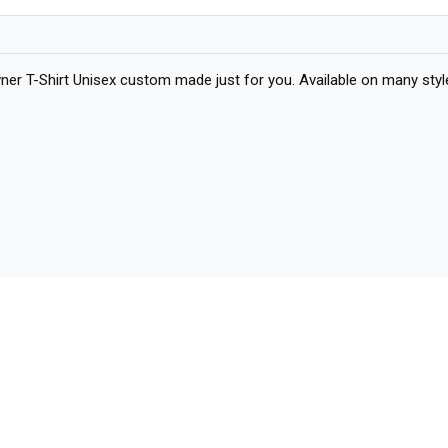
 T-Shirt Unisex custom made just for you. Available on many styles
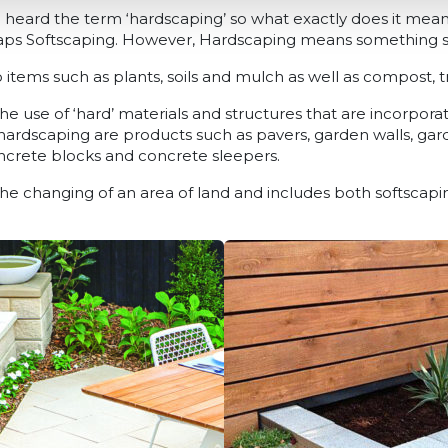
eard the term ‘hardscaping’ so what exactly does it mean
s Softscaping. However, Hardscaping means something slig
to items such as plants, soils and mulch as well as compost, 
he use of ‘hard’ materials and structures that are incorpora
 hardscaping are products such as pavers, garden walls, gar
oncrete blocks and concrete sleepers.
the changing of an area of land and includes both softscap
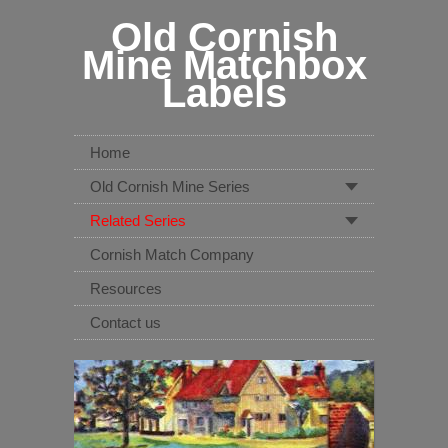
Old Cornish
Mine Matchbox
Labels
Home
Old Cornish Mine Series
Related Series
Cornish Match Company
Resources
Contact us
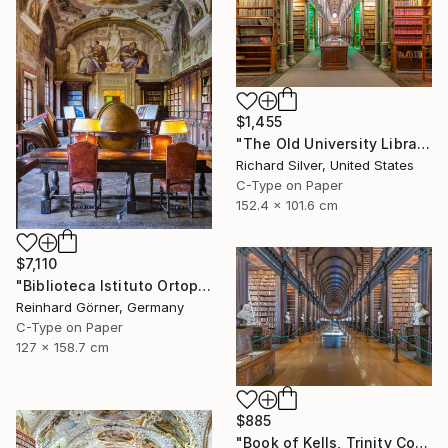
$1,455
"The Old University Library in Copenhagen I" Photograph
Richard Silver, United States
C-Type on Paper
152.4 x 101.6 cm
$7,110
"Biblioteca Istituto Ortopedico I, Bologna" Photograph
Reinhard Görner, Germany
C-Type on Paper
127 x 158.7 cm
$885
"Book of Kells, Trinity College, Dublin II" Photograph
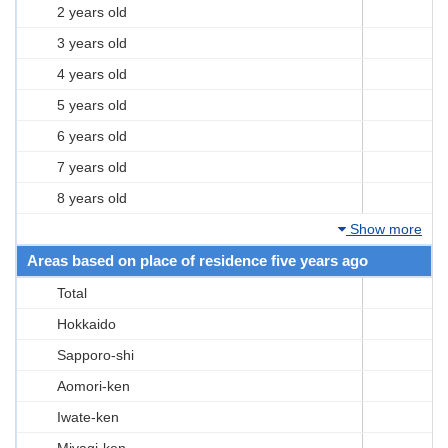
2 years old
3 years old
4 years old
5 years old
6 years old
7 years old
8 years old
Show more
Areas based on place of residence five years ago
Total
Hokkaido
Sapporo-shi
Aomori-ken
Iwate-ken
Miyagi-ken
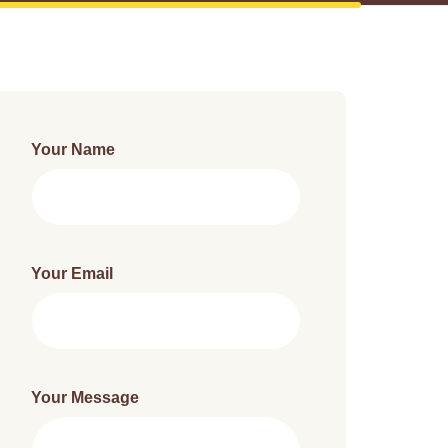
Your Name
Your Email
Your Message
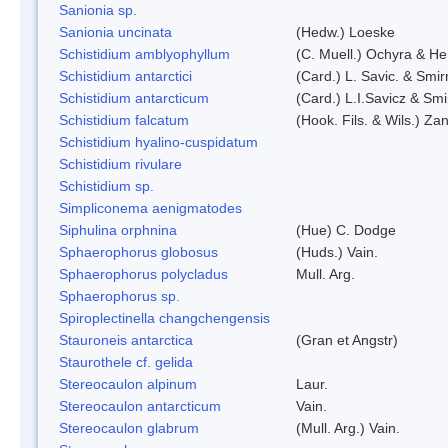
Sanionia sp.
Sanionia uncinata
(Hedw.) Loeske
Schistidium amblyophyllum
(C. Muell.) Ochyra & Her
Schistidium antarctici
(Card.) L. Savic. & Smir
Schistidium antarcticum
(Card.) L.I.Savicz & Sm
Schistidium falcatum
(Hook. Fils. & Wils.) Zan
Schistidium hyalino-cuspidatum
Schistidium rivulare
Schistidium sp.
Simpliconema aenigmatodes
Siphulina orphnina
(Hue) C. Dodge
Sphaerophorus globosus
(Huds.) Vain.
Sphaerophorus polycladus
Mull. Arg.
Sphaerophorus sp.
Spiroplectinella changchengensis
Stauroneis antarctica
(Gran et Angstr)
Staurothele cf. gelida
Stereocaulon alpinum
Laur.
Stereocaulon antarcticum
Vain.
Stereocaulon glabrum
(Mull. Arg.) Vain.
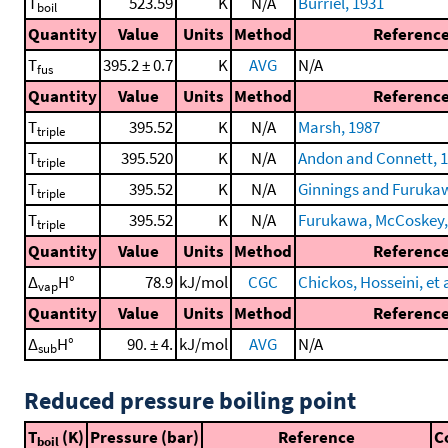
T
523.59
K
N/A
Burriel, 1931
boil
Quantity
Value
Units
Method
Referenc
T
395.2 ± 0.7
K
AVG
N/A
fus
Quantity
Value
Units
Method
Referenc
T
395.52
K
N/A
Marsh, 1987
triple
T
395.520
K
N/A
Andon and Connett, 
triple
T
395.52
K
N/A
Ginnings and Furuka
triple
T
395.52
K
N/A
Furukawa, McCoskey, e
triple
Quantity
Value
Units
Method
Referenc
Δ
H°
78.9
kJ/mol
CGC
Chickos, Hosseini, et a
vap
Quantity
Value
Units
Method
Referenc
Δ
H°
90. ± 4.
kJ/mol
AVG
N/A
sub
Reduced pressure boiling point
T
(K)
Pressure (bar)
Reference
C
boil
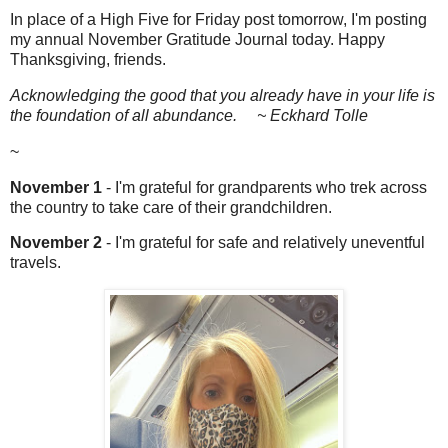
In place of a High Five for Friday post tomorrow, I'm posting
my annual November Gratitude Journal today. Happy
Thanksgiving, friends.
Acknowledging the good that you already have in your life is
the foundation of all abundance. ~ Eckhard Tolle
~
November 1
- I'm grateful for grandparents who trek across
the country to take care of their grandchildren.
November 2
- I'm grateful for safe and relatively uneventful
travels.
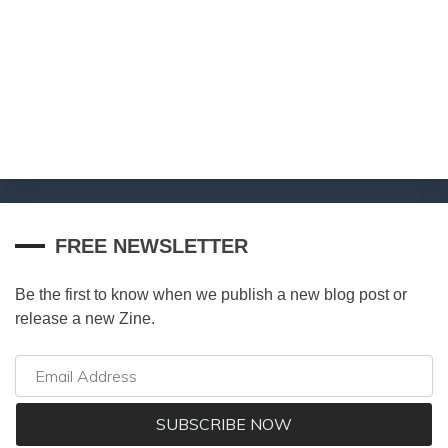
FREE NEWSLETTER
Be the first to know when we publish a new blog post or
release a new Zine.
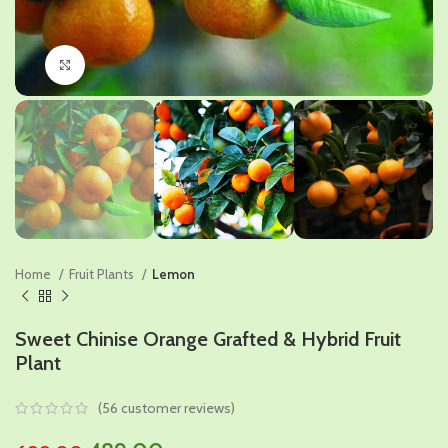
Click to enlarge
Home
Fruit Plants
Lemon
Sweet Chinise Orange Grafted & Hybrid Fruit
Plant
(
56
customer reviews)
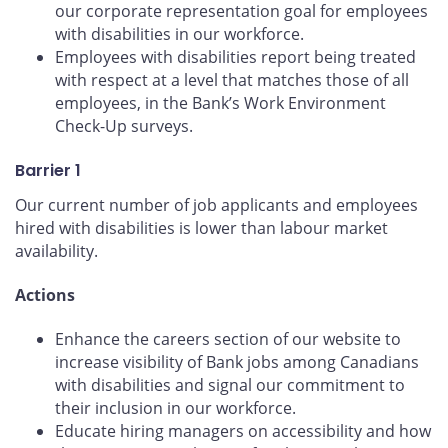
our corporate representation goal for employees
with disabilities in our workforce.
Employees with disabilities report being treated
with respect at a level that matches those of all
employees, in the Bank’s Work Environment
Check-Up surveys.
Barrier 1
Our current number of job applicants and employees
hired with disabilities is lower than labour market
availability.
Actions
Enhance the careers section of our website to
increase visibility of Bank jobs among Canadians
with disabilities and signal our commitment to
their inclusion in our workforce.
Educate hiring managers on accessibility and how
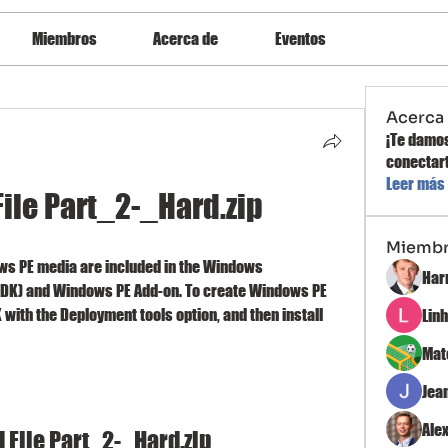
Miembros
Acerca de
Eventos
Acerca
¡Te damos
conectart
Leer más
ile Part_2-_Hard.zip
Miemb
ws PE media are included in the Windows 
Har
DK) and Windows PE Add-on. To create Windows PE 
K with the Deployment tools option, and then install 
Lin
Mat
Jea
Ale
File Part_2-_Hard.zip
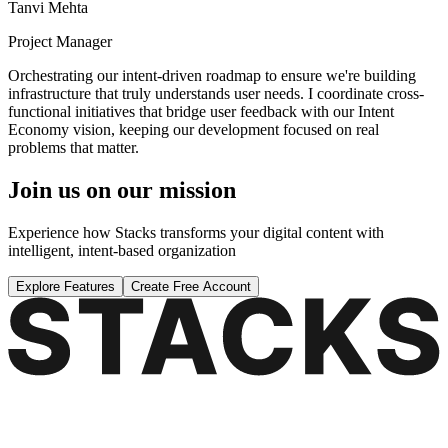
Tanvi Mehta
Project Manager
Orchestrating our intent-driven roadmap to ensure we're building
infrastructure that truly understands user needs. I coordinate cross-
functional initiatives that bridge user feedback with our Intent
Economy vision, keeping our development focused on real
problems that matter.
Join us on our mission
Experience how Stacks transforms your digital content with
intelligent, intent-based organization
Explore Features
Create Free Account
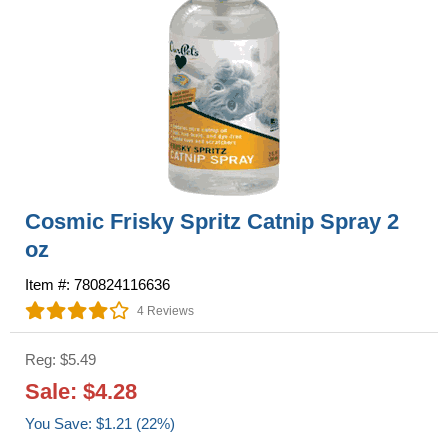
Cosmic Frisky Spritz Catnip Spray 2
oz
Item #: 780824116636
4 Reviews
Reg: $5.49
Sale: $4.28
You Save: $1.21 (22%)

*****

The lines to return are those in the records above that hold the word "grateful".

- I'm grateful for grandparents who trek across
- I'm grateful for safe and relatively uneventful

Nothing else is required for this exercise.